Return the data exactly, with all pictures removed.

(Collected data)
· · · · ·
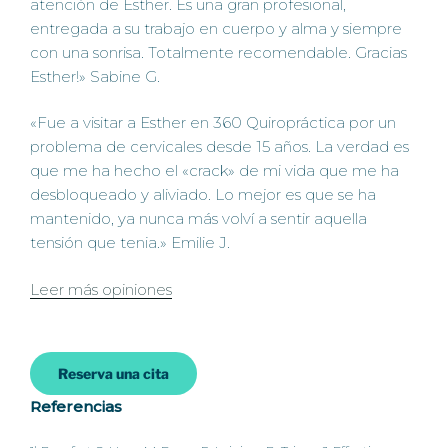
atención de Esther. Es una gran profesional,
entregada a su trabajo en cuerpo y alma y siempre
con una sonrisa. Totalmente recomendable. Gracias
Esther!» Sabine G.
«Fue a visitar a Esther en 360 Quiropráctica por un
problema de cervicales desde 15 años. La verdad es
que me ha hecho el «crack» de mi vida que me ha
desbloqueado y aliviado. Lo mejor es que se ha
mantenido, ya nunca más volví a sentir aquella
tensión que tenia.» Emilie J.
Leer más opiniones
Reserva una cita
Referencias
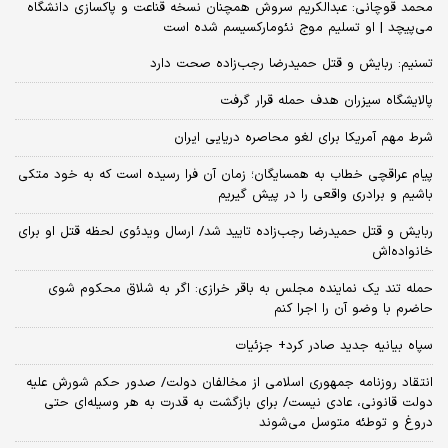
محمد قوچانی: عبدالکریم سروش همچنان نسخه قناعت و پاکسازی دانشگاه
می‌پیچد | او تسلیم موج نئومارکسیسم شده است
تسنیم: ربایش و قتل حمیدرضا رجب‌زاده صحت دارد
پالایشگاه سیزران هدف حمله قرار گرفت
شرط مهم آمریکا برای لغو محاصره دریایی ایران
پیام عراقچی خطاب به همسایگان؛ زمان آن فرا رسیده است که به خود متکی
باشیم و برادری واقعی را در پیش گیریم
ربایش و قتل حمیدرضا رجب‌زاده تایید شد/ ارسال ویدئوی لحظه قتل او برای
خانواده‌اش
حمله تند یک نماینده مجلس به باقر خرازی: اگر به شلاق محکوم شوی
حاضرم با وضو آن را اجرا کنم
سپاه بیانیه جدید صادر کرد+ جزئیات
انتقاد روزنامه جمهوری اسلامی از مخالفان دولت/ صدور حکم شورش علیه
دولت قانونی، عادی نیست/ برای بازگشت به قدرت به هر وسیله‌ای حتی
دروغ و توطئه متوسل می‌شوند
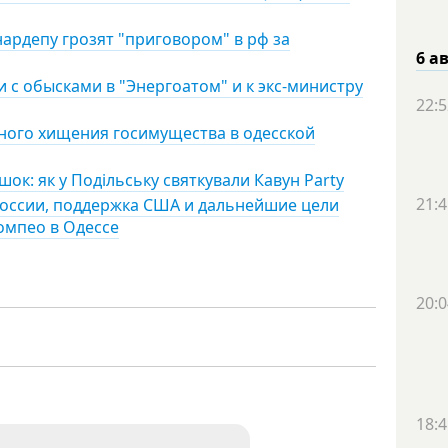
ардепу грозят "приговором" в рф за
6 а
 с обысками в "Энергоатом" и к экс-министру
22:5
ного хищения госимущества в одесской
ішок: як у Подільську святкували Кавун Party
21:4
россии, поддержка США и дальнейшие цели
омпео в Одессе
20:0
18:4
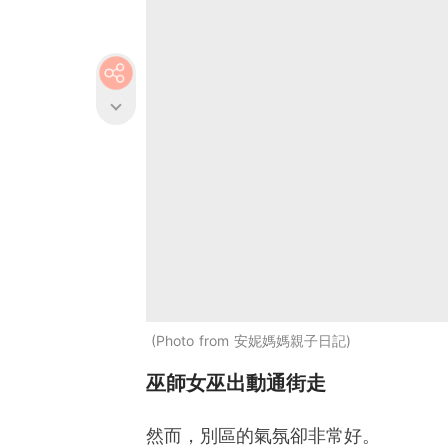
Photo from 安妮媽媽親子日記
巫師女巫出動通街走
然而，別區的氣氛卻非常好。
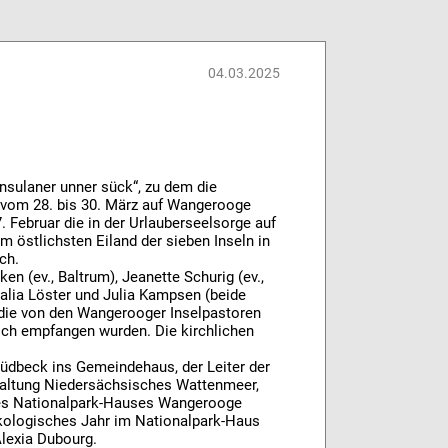
04.03.2025
Insulaner unner sück“, zu dem die
“ vom 28. bis 30. März auf Wangerooge
Februar die in der Urlauberseelsorge auf
 östlichsten Eiland der sieben Inseln in
ch.
n (ev., Baltrum), Jeanette Schurig (ev.,
alia Löster und Julia Kampsen (beide
, die von den Wangerooger Inselpastoren
lich empfangen wurden. Die kirchlichen
üdbeck ins Gemeindehaus, der Leiter der
altung Niedersächsisches Wattenmeer,
es Nationalpark-Hauses Wangerooge
 Ökologisches Jahr im Nationalpark-Haus
Alexia Dubourg.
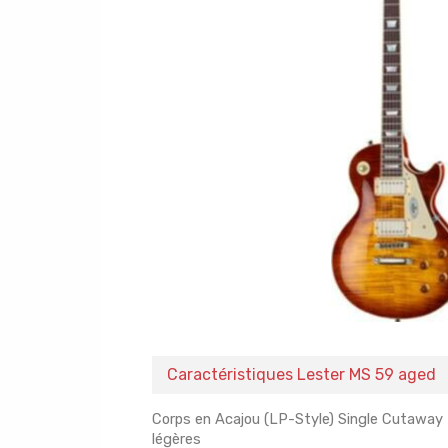
Caractéristiques Lester MS 59 aged
Corps en Acajou (LP-Style) Single Cutaway f
légères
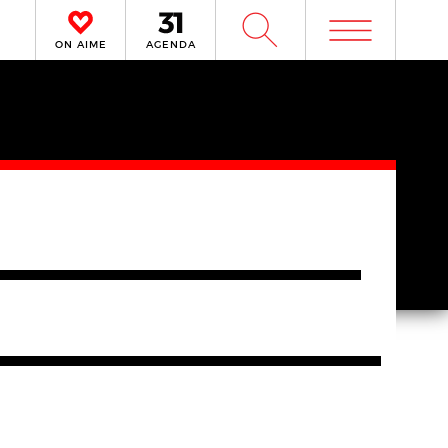
m
W
ON AIME
AGENDA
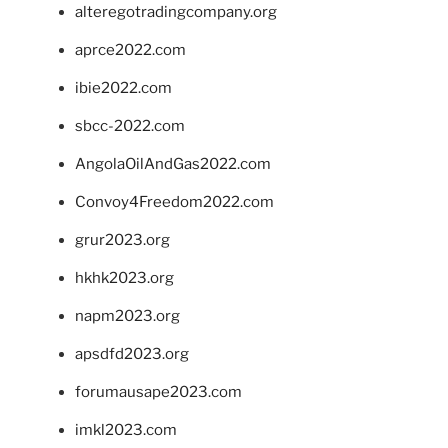
alteregotradingcompany.org
aprce2022.com
ibie2022.com
sbcc-2022.com
AngolaOilAndGas2022.com
Convoy4Freedom2022.com
grur2023.org
hkhk2023.org
napm2023.org
apsdfd2023.org
forumausape2023.com
imkl2023.com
· · · · ·
PROBLEM SOLUTION —
atención de Esther. Es una gran profesional,
entregada a su trabajo en cuerpo y alma y siempre
con una sonrisa. Totalmente recomendable. Gracias
Esther!» Sabine G.
«Fue a visitar a Esther en 360 Quiropráctica por un
problema de cervicales desde 15 años. La verdad es
que me ha hecho el «crack» de mi vida que me ha
desbloqueado y aliviado. Lo mejor es que se ha
mantenido, ya nunca más volví a sentir aquella
tensión que tenia.» Emilie J.
Leer más opiniones
Reserva una cita
Referencias
محمد قوچانی: عبدالکریم سروش همچنان نسخه قناعت و پاکسازی دانشگاه
می‌پیچد | او تسلیم موج نئومارکسیسم شده است
تسنیم: ربایش و قتل حمیدرضا رجب‌زاده صحت دارد
پالایشگاه سیزران هدف حمله قرار گرفت
شرط مهم آمریکا برای لغو محاصره دریایی ایران
پیام عراقچی خطاب به همسایگان؛ زمان آن فرا رسیده است که به خود متکی
باشیم و برادری واقعی را در پیش گیریم
ربایش و قتل حمیدرضا رجب‌زاده تایید شد/ ارسال ویدئوی لحظه قتل او برای
خانواده‌اش
حمله تند یک نماینده مجلس به باقر خرازی: اگر به شلاق محکوم شوی
حاضرم با وضو آن را اجرا کنم
سپاه بیانیه جدید صادر کرد+ جزئیات
انتقاد روزنامه جمهوری اسلامی از مخالفان دولت/ صدور حکم شورش علیه
دولت قانونی، عادی نیست/ برای بازگشت به قدرت به هر وسیله‌ای حتی
دروغ و توطئه متوسل می‌شوند
ардепу грозят "приговором" в рф за
6 а
 с обысками в "Энергоатом" и к экс-министру
22:5
ного хищения госимущества в одесской
ішок: як у Подільську святкували Кавун Party
21:4
россии, поддержка США и дальнейшие цели
омпео в Одессе
20:0
18:4
Photo from 安妮媽媽親子日記
巫師女巫出動通街走
然而，別區的氣氛卻非常好。
04.03.2025
Insulaner unner sück“, zu dem die
“ vom 28. bis 30. März auf Wangerooge
Februar die in der Urlauberseelsorge auf
 östlichsten Eiland der sieben Inseln in
ch.
n (ev., Baltrum), Jeanette Schurig (ev.,
alia Löster und Julia Kampsen (beide
, die von den Wangerooger Inselpastoren
lich empfangen wurden. Die kirchlichen
üdbeck ins Gemeindehaus, der Leiter der
altung Niedersächsisches Wattenmeer,
es Nationalpark-Hauses Wangerooge
 Ökologisches Jahr im Nationalpark-Haus
Alexia Dubourg.
Caractéristiques Lester MS 59 aged
Corps en Acajou (LP-Style) Single Cutaway f
légères
m
W
ON AIME
AGENDA
alteregotradingcompany.org
aprce2022.com
ibie2022.com
sbcc-2022.com
AngolaOilAndGas2022.com
Convoy4Freedom2022.com
grur2023.org
hkhk2023.org
napm2023.org
apsdfd2023.org
forumausape2023.com
imkl2023.com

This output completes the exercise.